▸ EXTRACTED RECORDS
# # #
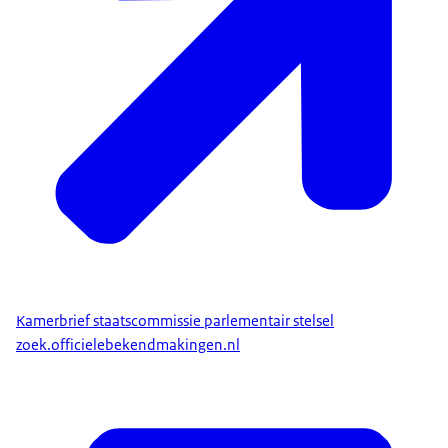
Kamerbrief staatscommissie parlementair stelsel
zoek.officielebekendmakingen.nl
# # #
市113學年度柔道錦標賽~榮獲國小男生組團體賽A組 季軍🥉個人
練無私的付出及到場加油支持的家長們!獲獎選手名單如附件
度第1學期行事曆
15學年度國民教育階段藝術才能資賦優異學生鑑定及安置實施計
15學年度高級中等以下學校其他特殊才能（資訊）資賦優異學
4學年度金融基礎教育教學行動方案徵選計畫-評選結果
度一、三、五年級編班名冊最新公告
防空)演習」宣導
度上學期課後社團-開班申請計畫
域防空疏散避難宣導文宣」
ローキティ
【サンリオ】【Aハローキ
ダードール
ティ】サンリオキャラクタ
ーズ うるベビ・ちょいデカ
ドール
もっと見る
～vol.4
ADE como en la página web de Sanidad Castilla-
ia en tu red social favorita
# # #
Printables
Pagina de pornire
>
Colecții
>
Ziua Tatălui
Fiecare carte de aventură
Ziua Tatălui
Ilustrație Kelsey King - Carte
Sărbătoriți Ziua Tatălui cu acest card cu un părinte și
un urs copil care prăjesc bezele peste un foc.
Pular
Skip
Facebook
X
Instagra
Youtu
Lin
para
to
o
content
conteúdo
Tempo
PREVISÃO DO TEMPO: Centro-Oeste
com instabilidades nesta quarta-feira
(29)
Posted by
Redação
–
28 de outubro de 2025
# # #
▸ EXERCISE BRIEF
Look back at the entries above and repeat, unchanged, every line from the line holding "15學年度高級中等以下學校其他特殊才能（資訊）資賦優異學" through the line holding "ia en tu red social favorita".

▸ EXERCISE OUTPUT
15學年度高級中等以下學校其他特殊才能（資訊）資賦優異學
4學年度金融基礎教育教學行動方案徵選計畫-評選結果
度一、三、五年級編班名冊最新公告
防空)演習」宣導
度上學期課後社團-開班申請計畫
域防空疏散避難宣導文宣」
ローキティ
【サンリオ】【Aハローキ
ダードール
ティ】サンリオキャラクタ
ーズ うるベビ・ちょいデカ
ドール
もっと見る
～vol.4
ADE como en la página web de Sanidad Castilla-
ia en tu red social favorita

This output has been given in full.